🤖 AI Summary
To address the core challenge of semantic-physical inconsistency in text-to-human-motion generation, this paper proposes a fine-grained alignment framework centered on Kinematic Phrases (KPs) as an intermediate representation. Methodologically, it introduces KPs as a learnable bridge between natural language and joint-level motion; designs a trainable text-to-KP alignment module; and constructs a multi-stage KP-guided diffusion decoder for progressive motion refinement. The approach integrates large language model–driven text decomposition, KP extraction, and a dedicated alignment loss function. Evaluated on standard benchmarks, our method achieves up to 1.19× and 2.34× improvements over baselines in R-Precision and FID, respectively, attaining state-of-the-art (SOTA) or SOTA-level second performance. This significantly enhances both semantic fidelity—ensuring generated motions accurately reflect textual descriptions—and physical plausibility—guaranteeing kinematically valid, naturalistic motion sequences.
📝 Abstract
Motion synthesis plays a vital role in various fields of artificial intelligence. Among the various conditions of motion generation, text can describe motion details elaborately and is easy to acquire, making text-to-motion(T2M) generation important. State-of-the-art T2M techniques mainly leverage diffusion models to generate motions with text prompts as guidance, tackling the many-to-many nature of T2M tasks. However, existing T2M approaches face challenges, given the gap between the natural language domain and the physical domain, making it difficult to generate motions fully consistent with the texts. We leverage kinematic phrases(KP), an intermediate representation that bridges these two modalities, to solve this. Our proposed method, KETA, decomposes the given text into several decomposed texts via a language model. It trains an aligner to align decomposed texts with the KP segments extracted from the generated motions. Thus, it's possible to restrict the behaviors for diffusion-based T2M models. During the training stage, we deploy the text-KP alignment loss as an auxiliary goal to supervise the models.

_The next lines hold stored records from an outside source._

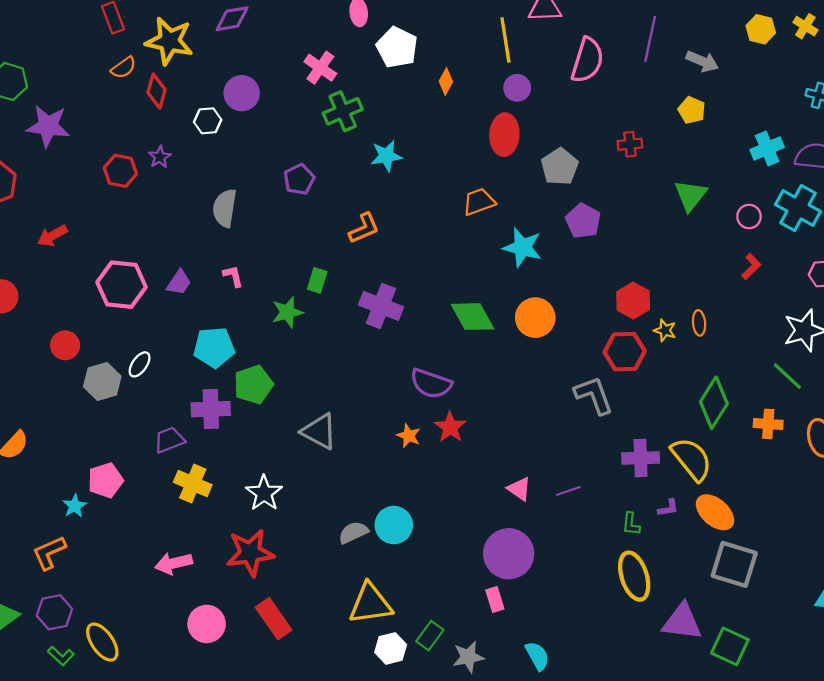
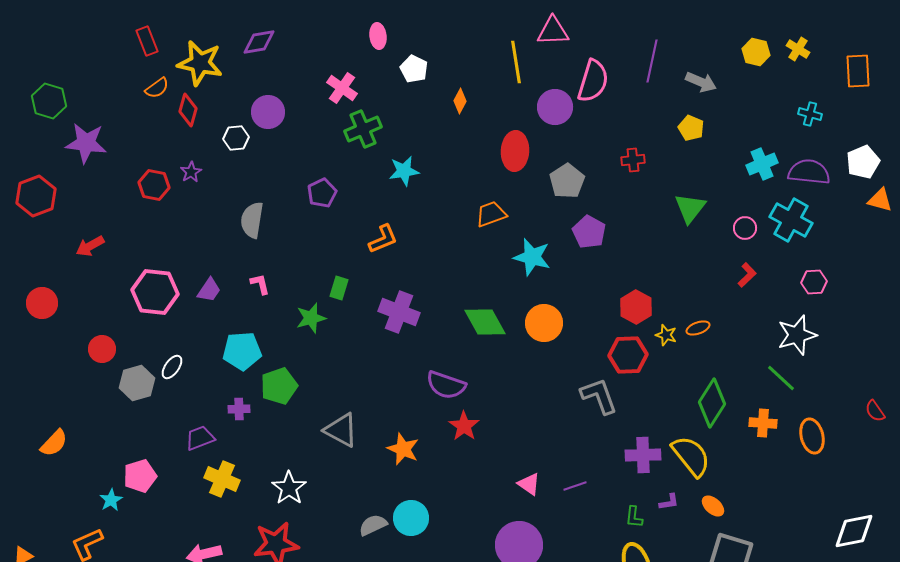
white pentagon: (397, 47) -> (414, 69), size x0.7
purple circle: (517, 88) -> (555, 107), moved, size x1.4
orange ellipse: (699, 323) -> (698, 328), turned 75
purple cross: (211, 409) -> (239, 409), size x0.6
orange star: (409, 436) -> (403, 449), moved, size x1.4
orange ellipse: (715, 512) -> (713, 506), size x0.6

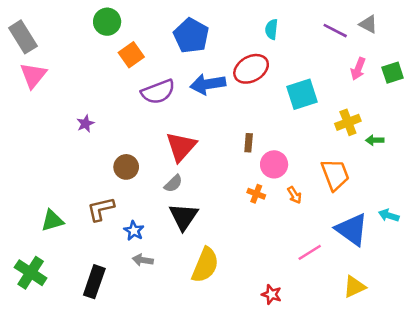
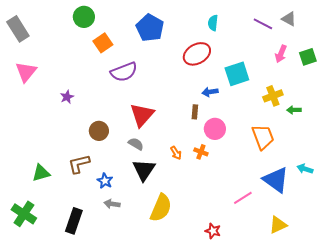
pink triangle: (33, 75) -> (26, 72), moved
blue arrow: (208, 84) -> (210, 92), moved, size x0.6
gray semicircle: (173, 184) -> (136, 144), turned -105
orange arrow: (294, 195) -> (176, 153), moved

During the inference stage, we refine our generated motions for multiple rounds in our decoder structure, where we compute the text-KP distance as the guidance signal in each new round. Experiments demonstrate that KETA achieves up to 1.19x, 2.34x better R precision and FID value on both backbones of the base model, motion diffusion model. Compared to a wide range of T2M generation models. KETA achieves either the best or the second-best performance.